Here, as in Merrell Dow, the state law nature of Express Lines’s claims is fundamentally unchanged by the asserted tension between Leonhardt and the Federal Rules. There is also little, if any, cognizable federal interest in having a federal court in our Circuit assess the legitimacy of an Eleventh Circuit case whose viability is not an open issue anywhere in this Circuit.
Following the guidance of Merrell Dow, the Ninth Circuit has held in a case very similar to ours that an underlying prior federal action does not render a fundamentally state law action cognizable in federal court. In Berg, the plaintiff brought a malicious prosecution action in state court after successfully defending himself in a federal court proceeding in which he was accused of violating federal securities and racketeering laws. The defendant removed to federal court, and the District Court denied the plaintiffs Motion to Remand. On appeal, the Ninth Circuit held that “the federal element is insufficiently substantial to confer ‘arising under’ jurisdiction because the malicious prosecution court need only decide whether the underlying claim was ‘legally tenable[;]’ the cause of action is created by state law, and state law controls the standard by which the strength of the federal claim in the underlying action is measured.” Berg, 32 F.3d at 423. The Ninth Circuit elaborated that “federal law cannot be controlling when the degree of substance in the federal claim necessary to trigger the state-law cause of action is a question of state law.” Id. at 425. Ultimately, then, “federal law is not dispositive because the degree of strength required to put the underlying claim over the probable cause threshold is determined by state law.” Id. The same conclusion applies here.

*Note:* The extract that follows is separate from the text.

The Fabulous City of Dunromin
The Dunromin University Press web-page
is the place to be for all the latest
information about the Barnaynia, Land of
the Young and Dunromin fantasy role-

In examining the state law elements of the plaintiffs claim, the Ninth Circuit noted that, far from the case requiring a legal resolution of federal questions, “[a] factfin-der must determine what the defendant knew or believed about the facts.” Id. Similarly, here, the subjective beliefs, purpose, and purported bad faith of the Defendants are at issue, and “the court looks at the merits of a claim for malicious prosecution through the prism of state law.” Id.

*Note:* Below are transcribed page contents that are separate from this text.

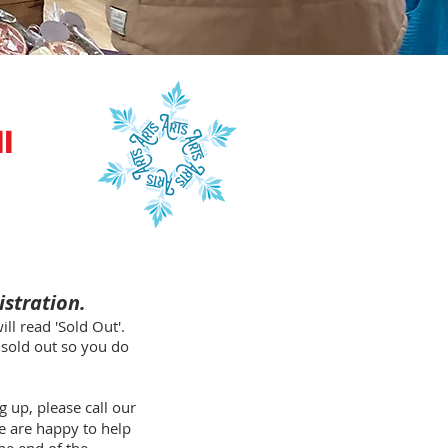
l
istration.
ll read 'Sold Out'.
s sold out so you do
 up, please call our
e are happy to help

This case only asks whether Defendants’ underlying claim, that Leonhardt could trump the Federal Rules, was legally viable enough to have been asserted legitimately and not in contravention of the Dragonetti Act. Express Lines’s ease presents no real or substantial question of federal law that compels resolution in a federal court. Rather, their case was, from the outset, a state case that was properly brought in state court originally.
For the aforementioned reasons, I would find that this case was improperly removed to federal court, that the District Court had no underlying jurisdiction to *400adjudicate the merits of Express Lines’s claim, and that we are thus without appellate jurisdiction to entertain this appeal. I respectfully dissent.

. Since I do not believe we have the requisite jurisdiction to address this case on its merits, I will refrain from commenting on the strength of Express Lines’s claims or evidence.